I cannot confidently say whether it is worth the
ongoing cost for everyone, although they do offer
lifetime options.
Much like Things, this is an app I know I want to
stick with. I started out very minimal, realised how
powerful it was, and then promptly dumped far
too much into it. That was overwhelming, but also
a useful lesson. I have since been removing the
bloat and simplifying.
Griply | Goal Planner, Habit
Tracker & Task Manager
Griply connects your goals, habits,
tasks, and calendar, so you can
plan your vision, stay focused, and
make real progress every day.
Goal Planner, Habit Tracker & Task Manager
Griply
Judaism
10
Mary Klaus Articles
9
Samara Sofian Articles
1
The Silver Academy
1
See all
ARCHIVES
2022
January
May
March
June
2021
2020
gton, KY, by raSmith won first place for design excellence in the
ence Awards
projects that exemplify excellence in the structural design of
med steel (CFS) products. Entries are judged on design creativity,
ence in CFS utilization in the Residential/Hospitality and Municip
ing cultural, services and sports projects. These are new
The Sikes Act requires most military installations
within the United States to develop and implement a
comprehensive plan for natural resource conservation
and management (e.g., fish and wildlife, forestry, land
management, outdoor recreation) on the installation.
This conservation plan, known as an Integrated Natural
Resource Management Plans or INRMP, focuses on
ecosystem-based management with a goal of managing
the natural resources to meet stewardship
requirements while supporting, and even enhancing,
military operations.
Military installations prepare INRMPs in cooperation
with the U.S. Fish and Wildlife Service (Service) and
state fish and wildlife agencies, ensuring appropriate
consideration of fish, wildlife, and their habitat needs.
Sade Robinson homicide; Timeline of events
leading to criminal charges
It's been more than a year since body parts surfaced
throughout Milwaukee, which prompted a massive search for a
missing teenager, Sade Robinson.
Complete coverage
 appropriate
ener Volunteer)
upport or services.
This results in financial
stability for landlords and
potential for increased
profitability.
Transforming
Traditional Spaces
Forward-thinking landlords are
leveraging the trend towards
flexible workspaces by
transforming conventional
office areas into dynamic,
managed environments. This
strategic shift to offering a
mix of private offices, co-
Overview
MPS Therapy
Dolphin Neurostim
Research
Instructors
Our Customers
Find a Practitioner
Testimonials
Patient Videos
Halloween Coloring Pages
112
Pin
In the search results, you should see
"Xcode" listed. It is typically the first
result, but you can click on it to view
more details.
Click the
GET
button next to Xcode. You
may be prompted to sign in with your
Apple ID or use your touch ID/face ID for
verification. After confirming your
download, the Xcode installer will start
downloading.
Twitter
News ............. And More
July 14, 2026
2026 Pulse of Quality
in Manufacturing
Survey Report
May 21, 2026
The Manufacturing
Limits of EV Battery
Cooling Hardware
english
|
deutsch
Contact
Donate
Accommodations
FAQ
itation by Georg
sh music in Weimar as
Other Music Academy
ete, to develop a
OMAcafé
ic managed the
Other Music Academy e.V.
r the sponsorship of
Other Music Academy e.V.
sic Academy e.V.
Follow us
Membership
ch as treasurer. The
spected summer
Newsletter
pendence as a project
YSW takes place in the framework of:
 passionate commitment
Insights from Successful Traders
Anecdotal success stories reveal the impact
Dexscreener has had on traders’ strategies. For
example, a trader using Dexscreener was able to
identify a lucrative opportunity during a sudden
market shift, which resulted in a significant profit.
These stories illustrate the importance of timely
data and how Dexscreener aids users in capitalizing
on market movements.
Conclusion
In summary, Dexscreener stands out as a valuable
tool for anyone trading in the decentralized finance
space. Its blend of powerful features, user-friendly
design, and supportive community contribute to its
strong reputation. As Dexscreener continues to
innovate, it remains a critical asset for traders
===============
### [Exercise aim]
Please copy each line above exactly as written.

### [Answer section]
I cannot confidently say whether it is worth the
ongoing cost for everyone, although they do offer
lifetime options.
Much like Things, this is an app I know I want to
stick with. I started out very minimal, realised how
powerful it was, and then promptly dumped far
too much into it. That was overwhelming, but also
a useful lesson. I have since been removing the
bloat and simplifying.
Griply | Goal Planner, Habit
Tracker & Task Manager
Griply connects your goals, habits,
tasks, and calendar, so you can
plan your vision, stay focused, and
make real progress every day.
Goal Planner, Habit Tracker & Task Manager
Griply
Judaism
10
Mary Klaus Articles
9
Samara Sofian Articles
1
The Silver Academy
1
See all
ARCHIVES
2022
January
May
March
June
2021
2020
gton, KY, by raSmith won first place for design excellence in the
ence Awards
projects that exemplify excellence in the structural design of
med steel (CFS) products. Entries are judged on design creativity,
ence in CFS utilization in the Residential/Hospitality and Municip
ing cultural, services and sports projects. These are new
The Sikes Act requires most military installations
within the United States to develop and implement a
comprehensive plan for natural resource conservation
and management (e.g., fish and wildlife, forestry, land
management, outdoor recreation) on the installation.
This conservation plan, known as an Integrated Natural
Resource Management Plans or INRMP, focuses on
ecosystem-based management with a goal of managing
the natural resources to meet stewardship
requirements while supporting, and even enhancing,
military operations.
Military installations prepare INRMPs in cooperation
with the U.S. Fish and Wildlife Service (Service) and
state fish and wildlife agencies, ensuring appropriate
consideration of fish, wildlife, and their habitat needs.
Sade Robinson homicide; Timeline of events
leading to criminal charges
It's been more than a year since body parts surfaced
throughout Milwaukee, which prompted a massive search for a
missing teenager, Sade Robinson.
Complete coverage
 appropriate
ener Volunteer)
upport or services.
This results in financial
stability for landlords and
potential for increased
profitability.
Transforming
Traditional Spaces
Forward-thinking landlords are
leveraging the trend towards
flexible workspaces by
transforming conventional
office areas into dynamic,
managed environments. This
strategic shift to offering a
mix of private offices, co-
Overview
MPS Therapy
Dolphin Neurostim
Research
Instructors
Our Customers
Find a Practitioner
Testimonials
Patient Videos
Halloween Coloring Pages
112
Pin
In the search results, you should see
"Xcode" listed. It is typically the first
result, but you can click on it to view
more details.
Click the
GET
button next to Xcode. You
may be prompted to sign in with your
Apple ID or use your touch ID/face ID for
verification. After confirming your
download, the Xcode installer will start
downloading.
Twitter
News ............. And More
July 14, 2026
2026 Pulse of Quality
in Manufacturing
Survey Report
May 21, 2026
The Manufacturing
Limits of EV Battery
Cooling Hardware
english
|
deutsch
Contact
Donate
Accommodations
FAQ
itation by Georg
sh music in Weimar as
Other Music Academy
ete, to develop a
OMAcafé
ic managed the
Other Music Academy e.V.
r the sponsorship of
Other Music Academy e.V.
sic Academy e.V.
Follow us
Membership
ch as treasurer. The
spected summer
Newsletter
pendence as a project
YSW takes place in the framework of:
 passionate commitment
Insights from Successful Traders
Anecdotal success stories reveal the impact
Dexscreener has had on traders’ strategies. For
example, a trader using Dexscreener was able to
identify a lucrative opportunity during a sudden
market shift, which resulted in a significant profit.
These stories illustrate the importance of timely
data and how Dexscreener aids users in capitalizing
on market movements.
Conclusion
In summary, Dexscreener stands out as a valuable
tool for anyone trading in the decentralized finance
space. Its blend of powerful features, user-friendly
design, and supportive community contribute to its
strong reputation. As Dexscreener continues to
innovate, it remains a critical asset for traders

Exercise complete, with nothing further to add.